This is an impossibly cool TV, and the image quality is awesome
HLG (Hybrid Log-Gamma) support. We even get Advanced HDR from Technicolor, although we’re not quite sure what to do with it.
Test footage from Planet Earth 2, employing HLG HDR, had us basically salivating with its depth and clarity. If this is the future of 4K broadcasting, bring it on.
Picture performance
Dolby Vision looks great, though not markedly different to HDR10. Intriguingly, LG says its 2016 4K OLEDs actually used “a hack of a Standard Dynamic Range chipset” and that its 2017 models are the first to use a genuine HDR solution.
Given that most of the stuff you’ll be watching will still be regular SDR, there’s also an HDR Effect mode which provides a 25 per cent peak luminance boost in darker images, and 30-40 per cent more in brighter scenes. It works rather well.

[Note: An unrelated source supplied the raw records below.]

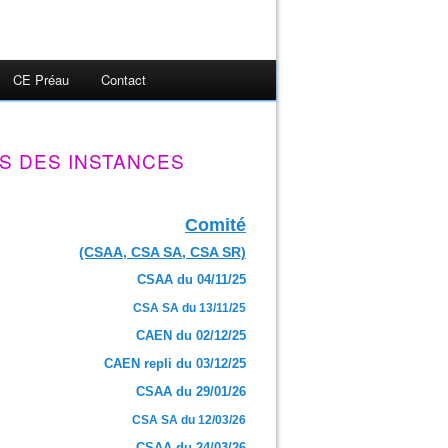
CE Préau
Contact
S DES INSTANCES
Comité
(CSAA, CSA SA, CSA SR)
CSAA du 04/11/25
CSA SA du 13/11/25
CAEN du 02/12/25
CAEN repli du 03/12/25
CSAA du 29/01/26
CSA SA du 12/03/26
CSAA du 24/03/26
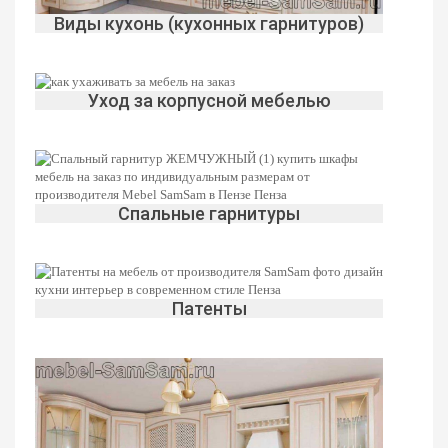
Виды кухонь (кухонных гарнитуров)
Уход за корпусной мебелью
Спальные гарнитуры
Патенты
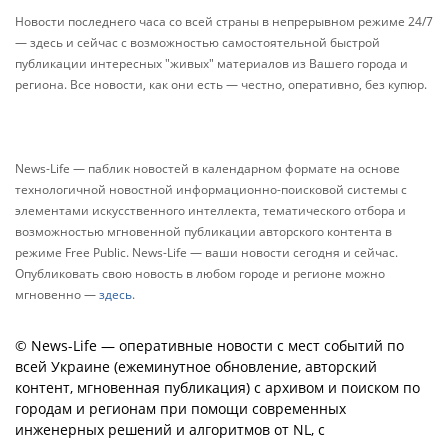
Новости последнего часа со всей страны в непрерывном режиме 24/7
— здесь и сейчас с возможностью самостоятельной быстрой
публикации интересных "живых" материалов из Вашего города и
региона. Все новости, как они есть — честно, оперативно, без купюр.
News-Life — паблик новостей в календарном формате на основе
технологичной новостной информационно-поисковой системы с
элементами искусственного интеллекта, тематического отбора и
возможностью мгновенной публикации авторского контента в
режиме Free Public. News-Life — ваши новости сегодня и сейчас.
Опубликовать свою новость в любом городе и регионе можно
мгновенно —
здесь
.
© News-Life — оперативные новости с мест событий по
всей Украине (ежеминутное обновление, авторский
контент, мгновенная публикация) с архивом и поиском по
городам и регионам при помощи современных
инженерных решений и алгоритмов от NL, с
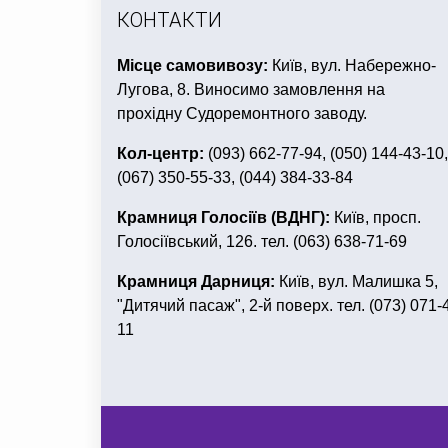
КОНТАКТИ
Місце самовивозу:
Київ, вул. Набережно-
Лугова, 8. Виносимо замовлення на
прохідну Судоремонтного заводу.
Кол-центр:
(093) 662-77-94, (050) 144-43-10,
(067) 350-55-33, (044) 384-33-84
Крамниця Голосіїв (ВДНГ):
Київ, просп.
Голосіївський, 126. тел. (063) 638-71-69
Крамниця Дарниця:
Київ, вул. Малишка 5,
"Дитячий пасаж", 2-й поверх. тел. (073) 071-
11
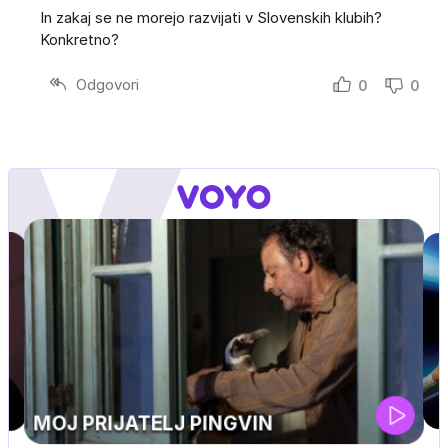
In zakaj se ne morejo razvijati v Slovenskih klubih?
Konkretno?
Odgovori
0
0
UEFA SUPERPOKAL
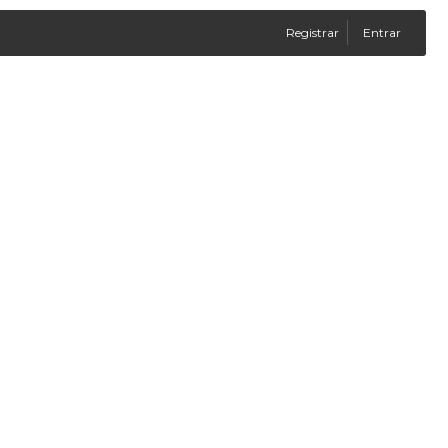
Registrar
Entrar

More contentiously, LG has also developed Active HDR, which it suggests optimises static (HDR10) and zero (HLG) HDR services. We’re not quite so sold on that one.

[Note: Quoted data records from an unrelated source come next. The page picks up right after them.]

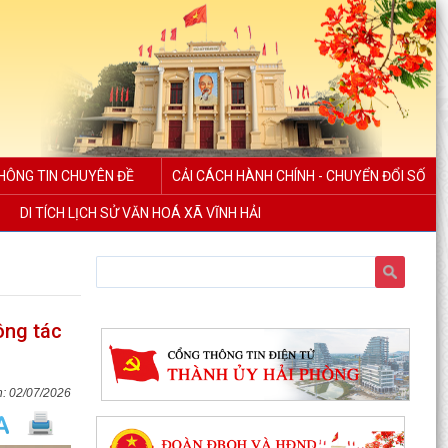
HÔNG TIN CHUYÊN ĐỀ
CẢI CÁCH HÀNH CHÍNH - CHUYỂN ĐỔI SỐ
DI TÍCH LỊCH SỬ VĂN HOÁ XÃ VĨNH HẢI
Uỷ ban nhân dân xã Vĩnh Hải tổ chức Lễ chào cờ
ông tác
và sinh hoạt dưới cờ tuần đầu tháng 8 năm
2026
02/07/2026
Xã Vĩnh Hải tổ chức lễ khởi công xây dựng nhà
tình nghĩa tặng gia đình thương binh nhân dịp
kỷ...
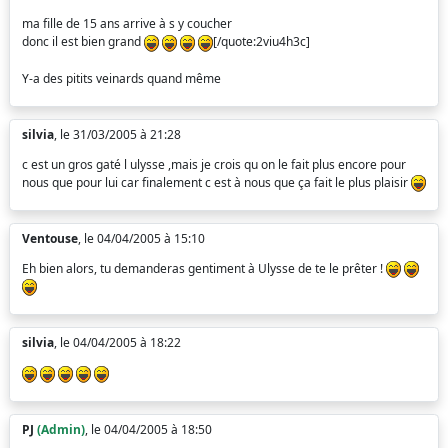
ma fille de 15 ans arrive à s y coucher
donc il est bien grand
[/quote:2viu4h3c]
Y-a des pitits veinards quand même
silvia
, le 31/03/2005 à 21:28
c est un gros gaté l ulysse ,mais je crois qu on le fait plus encore pour
nous que pour lui car finalement c est à nous que ça fait le plus plaisir
Ventouse
, le 04/04/2005 à 15:10
Eh bien alors, tu demanderas gentiment à Ulysse de te le prêter !
silvia
, le 04/04/2005 à 18:22
PJ
(Admin)
, le 04/04/2005 à 18:50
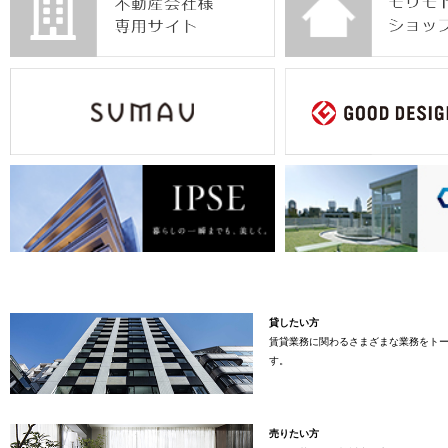
貸したい方
賃貸業務に関わるさまざまな業務をト
す。
売りたい方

Image presets run the gamut of Cinema, Sports, Games, ISF Expert bright room, ISF Expert Dark room, Vivid and Standard, with the latter being the most reliable go-to option. These are also HDR variations: Standard, Cinema Home, Cinema, Games and Vivid.
The Cinema Home mode aims to maintain HDR integrity but tempts with a higher average picture level than the standard Cinema setting. It consistently looks better with Mad
Max Fury Road (UHD Blu-ray). Colour richness is enhanced, and highlights are more consistent between shots.
Running a 4K test disc, the W7 offers an uncompromised high frequency performance, with supreme levels of detail. LG’s boffins have developed a Bit Depth Enhancement algorithm to refine low grey levels, and created a de-contour algorithm to reduce noise. We could still see some fizz in the image, distinct from film grain, but it was never irksome.
Off axis viewing is consistently impressive. There’s no loss of contrast or colour, even at extreme angles. Usability niceties include an Eye Comfort Mode, which changes the colour temperature from a blue to warm white, in order to reduce eye strain, and a Pixel Refresher with
Screen Shift that aims to combat screen retention.
LG’s TruMotion image interpolation modes have always been something of a curate’s egg. Given that the W7’s 100Hz panel is natively fast, you might well wonder why you need them at all. Certainly, when switched off the panel still provides excellent motion clarity from a filmic point of view.
We found both the Clear and Smooth settings introduce overt motion artefacts. When Tom Hardy makes his leap of faith during that first chase sequence in Fury Road, his body is swaddled in a noisy smudge. The TruMotion User setting offers relief. Set De-judder at 0 and De-blur at 7 to remove artefacts but retain motion detail.
When Dolby Atmos isn’t
While the W7’s image quality is astounding, we can’t help but feel the W7’s Dolby Atmos-branded soundbar/tuner is something of a misnomer. Those distinctive cylindrical speakers which rise from the top of the unit are not up-firing height speakers. They’re simply there to elevate the main soundstage a smidge to better integrate the noise it makes.
Pointedly, the W7 soundbar doesn’t even recognize an Atmos bitstream when it comes from a Blu-ray player. That’s because it’s designed to decode Dolby Atmos from a Dolby Digital Plus container. In the US, this means it works with the Vudu streaming service. In the UK, BT delivers Atmos sound to accompany its 4K footie coverage the same way.
But with a Blu-ray source, be it Dolby Atmos or DTS, you just get wide stereo. LG says it’s optimistic a firmware fix can resolve this problem. When it does recognize Dolby Atmos, the soundstage opens up. However there’s no sense of 3D audio immersion.
And no firmware fix will resolve the soundbar’s lack of bass. It goes loud but lacks slam, and with no subout option, you can’t rope in an optional subwoofer. The end result isn’t remotely the same as Dolby Atmos on a full-fat home theatre system, or even LG’s own SJ9 Dolby Atmos soundbar, which boasts proper built-in upfirers and a wireless subwoofer.
That said, the W7 soundbar does represent a significant improvement over everyday TV sound systems. It’s just not what you might expect.
Slim pick
The W7 might rightly be considered the eighth wonder of the (TV) world. This deconstructed flatscreen clearly sets OLED apart from rivals. Of course the slim design is as much a challenge as a triumph. The panel can’t sensibly be divorced from its soundbar, and while this outperforms vanilla TV sound systems, it remains a limiting factor.
Not that this matters a jot. The W7 will doubtless find an eager audience with oligarchs, sports stars and the design-conscious.
The good news for the rest of us, given that all of this year’s LG OLEDs share the same panel technology, is that lower down the ranks there’s probably an LG OLED TV coming that we’ll all want to own. It just might not be paper-thin.